Saved data entries
━━━━━━━━━━
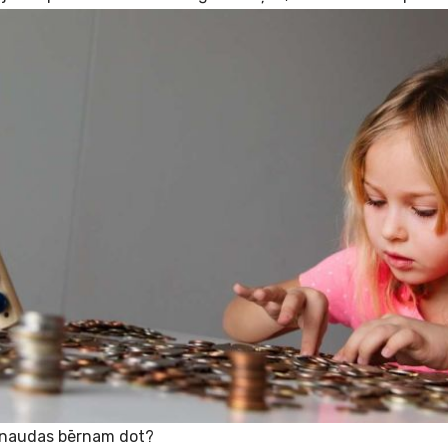
 naudas bērnam dot?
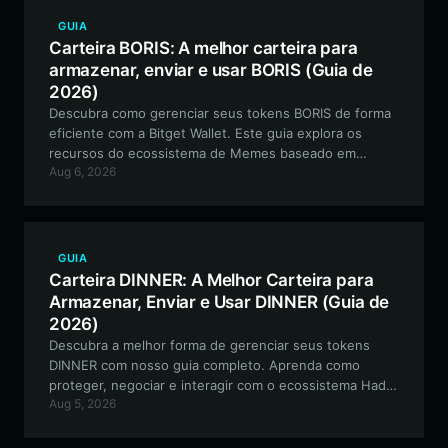
GUIA
Carteira BORIS: A melhor carteira para
armazenar, enviar e usar BORIS (Guia de
2026)
Descubra como gerenciar seus tokens BORIS de forma
eficiente com a Bitget Wallet. Este guia explora os
recursos do ecossistema de Memes baseado em
Aug 6, 2026
Solana e fornece instruções passo a passo para o
gerenciamento seguro de ativos.
GUIA
Carteira DINNER: A Melhor Carteira para
Armazenar, Enviar e Usar DINNER (Guia de
2026)
Descubra a melhor forma de gerenciar seus tokens
DINNER com nosso guia completo. Aprenda como
proteger, negociar e interagir com o ecossistema Had
Aug 5, 2026
Dinner With Kimchi usando a Bitget Wallet de alto
desempenho na blockchain Solana.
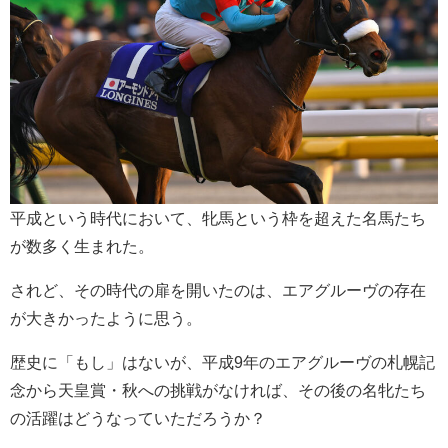
平成という時代において、牝馬という枠を超えた名馬たち
が数多く生まれた。
されど、その時代の扉を開いたのは、エアグルーヴの存在
が大きかったように思う。
歴史に「もし」はないが、平成9年のエアグルーヴの札幌記
念から天皇賞・秋への挑戦がなければ、その後の名牝たち
の活躍はどうなっていただろうか？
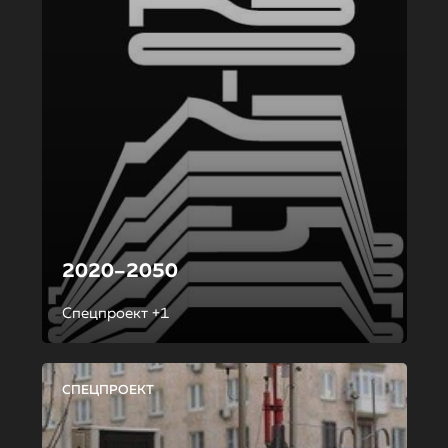
2020–2050
Спецпроект +1
СПЕЦПРОЕКТ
━━━━━━━━━━
### REQUIRED WORK
Omit every picture, then write out the entries above exactly.

### SOLUTION FOR THIS PROBLEM
 naudas bērnam dot?
GUIA
Carteira BORIS: A melhor carteira para
armazenar, enviar e usar BORIS (Guia de
2026)
Descubra como gerenciar seus tokens BORIS de forma
eficiente com a Bitget Wallet. Este guia explora os
recursos do ecossistema de Memes baseado em
Aug 6, 2026
Solana e fornece instruções passo a passo para o
gerenciamento seguro de ativos.
GUIA
Carteira DINNER: A Melhor Carteira para
Armazenar, Enviar e Usar DINNER (Guia de
2026)
Descubra a melhor forma de gerenciar seus tokens
DINNER com nosso guia completo. Aprenda como
proteger, negociar e interagir com o ecossistema Had
Aug 5, 2026
Dinner With Kimchi usando a Bitget Wallet de alto
desempenho na blockchain Solana.
平成という時代において、牝馬という枠を超えた名馬たち
が数多く生まれた。
されど、その時代の扉を開いたのは、エアグルーヴの存在
が大きかったように思う。
歴史に「もし」はないが、平成9年のエアグルーヴの札幌記
念から天皇賞・秋への挑戦がなければ、その後の名牝たち
の活躍はどうなっていただろうか？
2020–2050
Спецпроект +1
СПЕЦПРОЕКТ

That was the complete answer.